A number of other analysts are less sanguine, and believe the FOMC may have trouble reaching 2%, and may even be forced to settle for a new, higher inflation rate, say 4%, which would become hard to ignore in financial analysis.

The most recent University of Michigan Consumer Survey reports 5-year inflation expectations of 2.9%.

Markets Insider reports an October 2022 Bank of America analysis:

“Historically, it takes an average of 10 years for a developed economy to return to 2% inflation [once] the 5% threshold is breached,” BofA said.

Perhaps among the more bearish of mainstream views, Nouriel Roubina, New York University professor of Economics and well known author, also known as “Dr. Doom”, appearing on Bloomberg’s Odd Lots podcast in October 2022, predicting that the FOMC will “wimp out” on controlling inflation in the face of recession and stress in the financial markets.

Investor Takeaway

Today the difference between nominal and real returns is the greatest it’s been in decades.

While many forecasts call for inflation to fall to ~ 3% within a year or so, and to 2-3% over the longer term, this is not a unanimous view. The US saw nearly a decade of significantly higher inflation in the ’70s.

In the meantime, investors reviewing Q3 results should be aware that reports of year-over-year revenues, earnings, or dividend increases that are less than 8% denote a decline in real terms.

Over the longer term, even a 2.5-3% inflation rate creates a significant difference between nominal and real returns. Compounded over a decade or more, this has a material impact.

Investors who hold assets in taxable accounts may wish to carefully consider the impact on real returns of paying taxes on nominal gains.

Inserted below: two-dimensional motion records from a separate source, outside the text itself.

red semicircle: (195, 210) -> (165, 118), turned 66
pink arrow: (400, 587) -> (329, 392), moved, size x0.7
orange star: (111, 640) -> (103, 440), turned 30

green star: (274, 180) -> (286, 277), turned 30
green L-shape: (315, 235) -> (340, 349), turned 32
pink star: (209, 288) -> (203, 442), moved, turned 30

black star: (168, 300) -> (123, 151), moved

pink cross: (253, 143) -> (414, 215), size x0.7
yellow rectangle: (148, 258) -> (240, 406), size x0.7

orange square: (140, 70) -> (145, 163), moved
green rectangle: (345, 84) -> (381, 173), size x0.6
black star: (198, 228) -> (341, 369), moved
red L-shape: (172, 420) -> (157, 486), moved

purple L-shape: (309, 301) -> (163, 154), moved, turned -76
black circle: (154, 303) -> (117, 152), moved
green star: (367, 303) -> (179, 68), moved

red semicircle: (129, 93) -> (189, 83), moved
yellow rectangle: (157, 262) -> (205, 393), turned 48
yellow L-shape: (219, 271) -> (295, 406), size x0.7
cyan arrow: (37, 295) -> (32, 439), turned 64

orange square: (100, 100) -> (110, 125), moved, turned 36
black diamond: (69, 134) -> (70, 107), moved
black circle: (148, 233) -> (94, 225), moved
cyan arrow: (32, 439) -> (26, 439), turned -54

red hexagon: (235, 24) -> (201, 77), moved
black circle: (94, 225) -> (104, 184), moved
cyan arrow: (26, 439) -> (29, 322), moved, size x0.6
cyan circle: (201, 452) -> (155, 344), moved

Realty Income appears to provide a reasonable store of value, albeit with materially lower real than nominal returns. Over the long term, I would expect their physical assets to reprice to reflect real values. At the current price, I would rate it a Hold under the SA rating system.

Personally, I have owned Realty Income since the November 2021 acquisition of Vereit, Inc., and consider it a core “hold forever” asset. It is on my watch list, with a buy target near $50, which would provide a 3% real yield in the face of 3% inflation.